I can’t rage, I can’t scream, I can’t let go because I’m the mom and I’m stuck in the cabin with my kids and the boy whose birthday is tomorrow. I have a cupcake for him. I bought it at the Diné market this afternoon, showing him around the land I didn’t realize I remembered so well.

(The stray dogs that wander all around and in and out, somewhat indulged yet ignored. One, with her teats heavy with milk followed us around the parking lot today and I wanted to grab her and say, “Take me to your pups and I will somehow save you all.”  Instead I got into my rental after griping after my kids for something-or-another and drove away.)

(The people whose eyes speak of both despair and wisdom but also great humor, they seem to see you from the side and not straight on as if to look too closely would be rude. The ones who approach you at the gas station with jewelry and the ones with fry-bread at the roadside stands and the tourist trap that we were at earlier today.)

(The land. Oh my dear God the land. The vistas that flow into pure light, colors not to be found at any other place I’ve ever been, the drab and dreary desert exploding into pinks and corals that aren’t quite those hues but again, there aren’t enough words.)

I have nothing but my words, I’m trying to ground but I’m not sure I’m able to. Tomorrow I promised a trip to the Grand Canyon and I’ve half killed myself getting us here and I have no idea what dawn will bring.
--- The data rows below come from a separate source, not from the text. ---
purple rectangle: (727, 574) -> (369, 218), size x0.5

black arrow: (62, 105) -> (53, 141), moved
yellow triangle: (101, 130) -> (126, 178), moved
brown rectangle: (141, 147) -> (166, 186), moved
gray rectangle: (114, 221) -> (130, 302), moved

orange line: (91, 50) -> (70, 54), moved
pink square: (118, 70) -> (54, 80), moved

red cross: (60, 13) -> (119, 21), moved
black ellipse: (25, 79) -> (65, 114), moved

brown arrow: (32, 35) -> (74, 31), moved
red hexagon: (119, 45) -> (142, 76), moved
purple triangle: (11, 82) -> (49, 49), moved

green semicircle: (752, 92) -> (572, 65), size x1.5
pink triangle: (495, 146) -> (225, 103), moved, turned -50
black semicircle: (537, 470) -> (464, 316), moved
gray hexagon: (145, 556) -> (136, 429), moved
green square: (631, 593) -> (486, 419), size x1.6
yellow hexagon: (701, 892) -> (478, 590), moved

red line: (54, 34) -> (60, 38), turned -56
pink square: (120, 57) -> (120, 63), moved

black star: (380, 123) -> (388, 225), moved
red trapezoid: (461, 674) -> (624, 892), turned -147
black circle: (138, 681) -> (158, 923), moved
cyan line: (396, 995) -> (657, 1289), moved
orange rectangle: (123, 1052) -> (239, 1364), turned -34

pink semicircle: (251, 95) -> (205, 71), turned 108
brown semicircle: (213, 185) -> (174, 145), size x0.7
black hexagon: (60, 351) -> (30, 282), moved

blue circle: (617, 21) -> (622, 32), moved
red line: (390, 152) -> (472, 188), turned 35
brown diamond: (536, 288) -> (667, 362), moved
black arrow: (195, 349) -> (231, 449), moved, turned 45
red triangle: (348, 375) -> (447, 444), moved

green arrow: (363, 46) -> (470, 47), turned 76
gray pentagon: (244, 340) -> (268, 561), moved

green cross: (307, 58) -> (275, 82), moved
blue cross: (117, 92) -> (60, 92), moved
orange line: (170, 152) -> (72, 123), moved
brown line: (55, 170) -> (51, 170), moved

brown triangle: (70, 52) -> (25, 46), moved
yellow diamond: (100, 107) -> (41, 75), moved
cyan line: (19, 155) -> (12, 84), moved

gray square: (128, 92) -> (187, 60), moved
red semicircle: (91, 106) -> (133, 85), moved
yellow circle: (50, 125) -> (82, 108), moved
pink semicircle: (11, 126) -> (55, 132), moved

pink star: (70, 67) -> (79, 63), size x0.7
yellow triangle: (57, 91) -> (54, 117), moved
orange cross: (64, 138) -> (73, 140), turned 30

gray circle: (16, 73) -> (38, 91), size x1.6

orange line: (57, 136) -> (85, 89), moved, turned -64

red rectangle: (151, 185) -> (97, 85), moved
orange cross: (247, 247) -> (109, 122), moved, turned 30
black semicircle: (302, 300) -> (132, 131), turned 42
My kids are both scared of me right now. I have a snarl on my face that is so large and raw that I think they are reading it as a “Business Closed” sign. “Mommy isn’t home right now, leave a message and she might get back with you later.”

I know the rage is a cocoon, a safety-shield and a way of sheltering me from the tsunami of grief that I can see but refuse to face. I can’t. I just can’t.

I won’t candy-coat this, and put a shiny bow on it, talking about “better places” and other sanctimonious bullshit. My friend is dead and though I’m thrilled there is no more suffering for him, I am a gaping wound of pain. So I will feel my way through this.

I’m so tired.

I’m so pissed.

I’m so… Sad.

How can I be back here again and how do I get to tomorrow?